Instructions to follow>
In the records below, find the line with "MECHANICAL SPECIFICATIONS", then copy each line exactly until you have copied the line with "GU Energy Labs". Leave any picture out.

Entries provided>

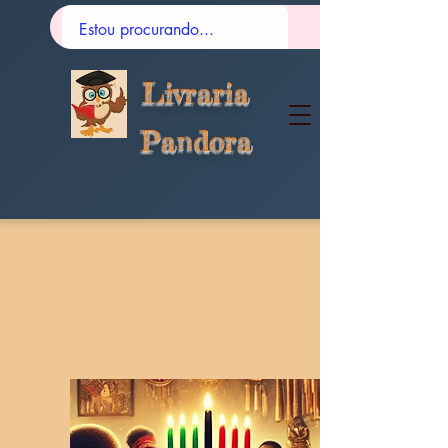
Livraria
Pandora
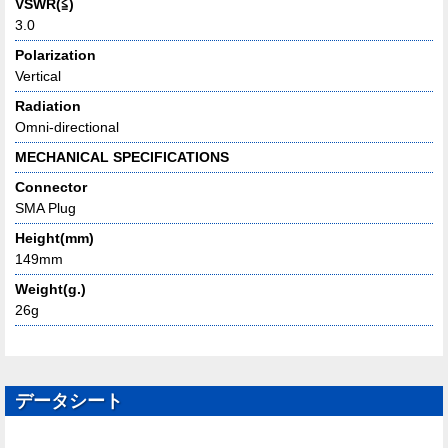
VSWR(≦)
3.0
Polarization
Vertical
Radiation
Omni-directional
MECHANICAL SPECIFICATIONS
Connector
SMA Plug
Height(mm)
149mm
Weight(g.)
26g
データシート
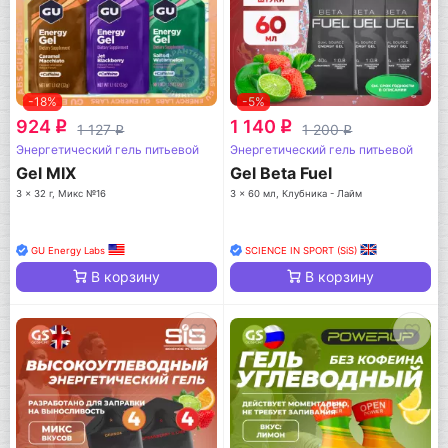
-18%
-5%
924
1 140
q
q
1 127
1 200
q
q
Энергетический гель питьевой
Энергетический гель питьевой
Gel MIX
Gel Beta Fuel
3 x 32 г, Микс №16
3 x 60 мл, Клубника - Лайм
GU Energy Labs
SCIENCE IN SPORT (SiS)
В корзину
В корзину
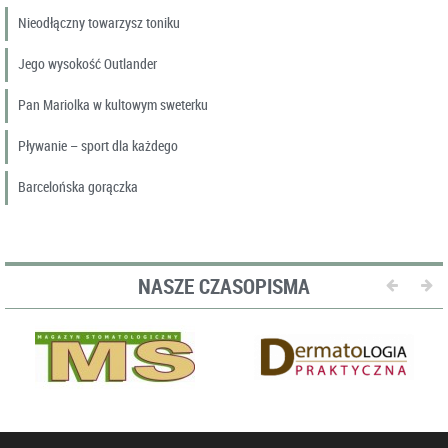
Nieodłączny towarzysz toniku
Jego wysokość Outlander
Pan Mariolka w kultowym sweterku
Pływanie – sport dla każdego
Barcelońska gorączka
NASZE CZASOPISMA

==

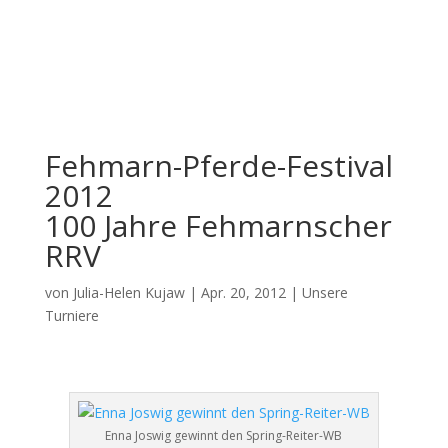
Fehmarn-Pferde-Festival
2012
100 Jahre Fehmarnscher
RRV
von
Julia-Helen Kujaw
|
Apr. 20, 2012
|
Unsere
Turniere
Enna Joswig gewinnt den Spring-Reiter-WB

Exercise output>
MECHANICAL SPECIFICATIONS
Connector
SMA Plug
Height(mm)
149mm
Weight(g.)
26g
データシート
-18%
-5%
924
1 140
q
q
1 127
1 200
q
q
Энергетический гель питьевой
Энергетический гель питьевой
Gel MIX
Gel Beta Fuel
3 x 32 г, Микс №16
3 x 60 мл, Клубника - Лайм
GU Energy Labs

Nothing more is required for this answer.